THROATWARBLER MANGROVE!

(You knew it was going to happen sooner or later.)

I saw him on Bill Maher once.

As I recall, it’s basically what it looks like

zuh-big-new breh-zin-ski

He wasn’t saying “nyef” on the end of the first name, like Contrapuntal’s link indicates.

Choking on a fish bone might improve your accent, though.

MS Bookshelf 98 has a pronunciation feature. It sounds like:

spig nee oo (the nee-oo bit is somewhat like a spanish enya, a quick turn with a slight ye’ sound. Accent is on the first syllable)

Bre shin ski (the shin bit is more of a Slavic z/sh sound. Slight accent on the middle syllable)

Well, you can call him Ray, and you can call him Jay, and you can call him…

That’s how his daughter says it too. She is on MSNBC

I guess he has Anglicised the pronunciation somewhat, as in Polish it would be something like “SPIG-nyef Bzhuh-ZIN[sup]j[/sup]-ski”. Or, in IPA, 'zbigɲev bʐɛ’ʑiɲski.

There’s a diacritic on the n of Brzeziński which softens the sound, kind of like the “ni” in “onion”.

Edit… looks like the coding messed up with the IPA characters. It’s on the Wiki page: Zbigniew Brzezinski - Wikipedia

I like that folks who know him call him Zbig. No clue if that’s a common Polish nickname.

  1. I have no idea how you pronounce it; I try to avoid pronouncing it.

  2. Wrong.

Remember that in Polish, as in German and some transliterations of Russian, the letter “W” codes for /v/. Crakow is, more or less, “Crock off”; “Wladislaw” is the same name as Russian “Vladislav” and pronounced nearly identically.

The way I say it, the first “ZB” is voiced, so it’s more like “ZBEEG-nyef.” (The “ee” isn’t quite as long as in English).
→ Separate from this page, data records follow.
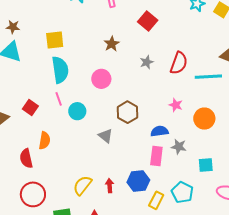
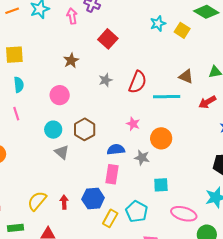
cyan semicircle: (60, 70) -> (19, 85), size x0.6
cyan circle: (77, 111) -> (53, 130), moved
gray star: (179, 147) -> (142, 158), moved

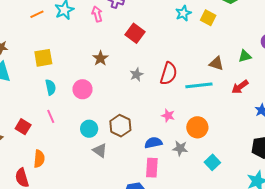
pink circle: (60, 95) -> (82, 89), moved
cyan square: (161, 185) -> (212, 162), moved, turned -35

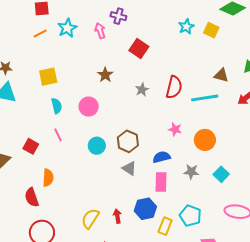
gray star: (180, 148) -> (191, 172), moved
gray triangle: (100, 150) -> (129, 168), moved

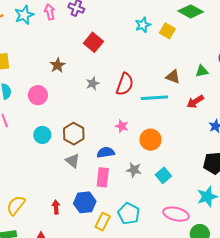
pink arrow: (100, 31) -> (50, 12), moved
yellow semicircle: (90, 219) -> (16, 205), moved

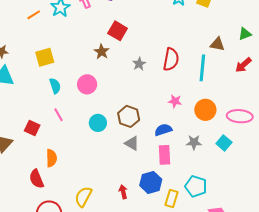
red square: (93, 42) -> (118, 31), moved
cyan line: (154, 98) -> (202, 68), turned -72
pink ellipse: (176, 214) -> (240, 116), moved

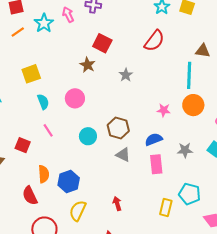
red semicircle: (171, 59) -> (154, 41), moved, turned 30
orange circle: (205, 110) -> (193, 105), moved
blue hexagon: (151, 182) -> (69, 182), moved

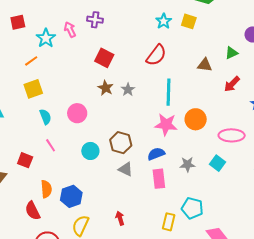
orange line: (18, 32) -> (31, 61), moved
brown star: (88, 65) -> (106, 88), moved
cyan line: (189, 75) -> (168, 92), moved
pink star: (164, 110) -> (166, 125), size x1.6

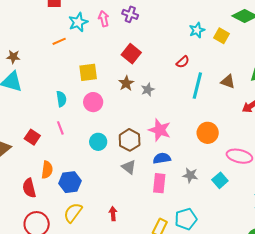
red semicircle: (156, 55) -> (183, 62), size x0.6
yellow square: (33, 89) -> (88, 72), moved
cyan line: (168, 92) -> (197, 86), moved
pink star: (166, 125) -> (160, 130), moved
cyan pentagon: (192, 208) -> (186, 219), turned 30

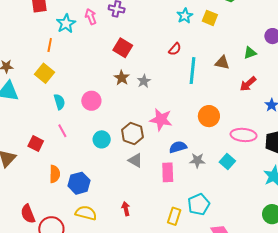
orange line: (59, 41) -> (50, 45), turned -48
yellow square: (88, 72) -> (45, 73), moved, turned -36
blue semicircle: (162, 158) -> (178, 147), moved
red semicircle: (29, 188) -> (28, 214), moved
yellow semicircle: (73, 213) -> (86, 213), turned 75

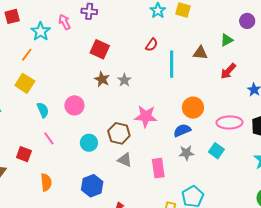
orange line: (50, 45) -> (27, 55), turned 32
blue semicircle: (178, 147) -> (182, 130), moved
blue hexagon: (79, 183) -> (92, 186), moved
For the last name, a “z” preceding an “i” gets softened, so it’s more like “bzheh-ZHEEN-ski.”

But that’s in Polish. I’m not sure what the accepted American pronunciation is. My last name, which is Polish, is pronounced differently in English. There’s no “correct” way to pronounce it in English, and I don’t particularly care how people say it, but there is a general pronunciation we settled on because it seemed the easiest and most popular to English speakers.

Kraków in Polish is pronounced more like “KRAH-koof.” “Władysław” has those funny little slashes through the "l"s in Polish, so it’s pronounced a bit differently than “Vladislav”, i.e. it is pronounced “vwah-DIH-swahf.” As you may have noticed, voiced terminal consonants often get unvoiced in their uninflected forms.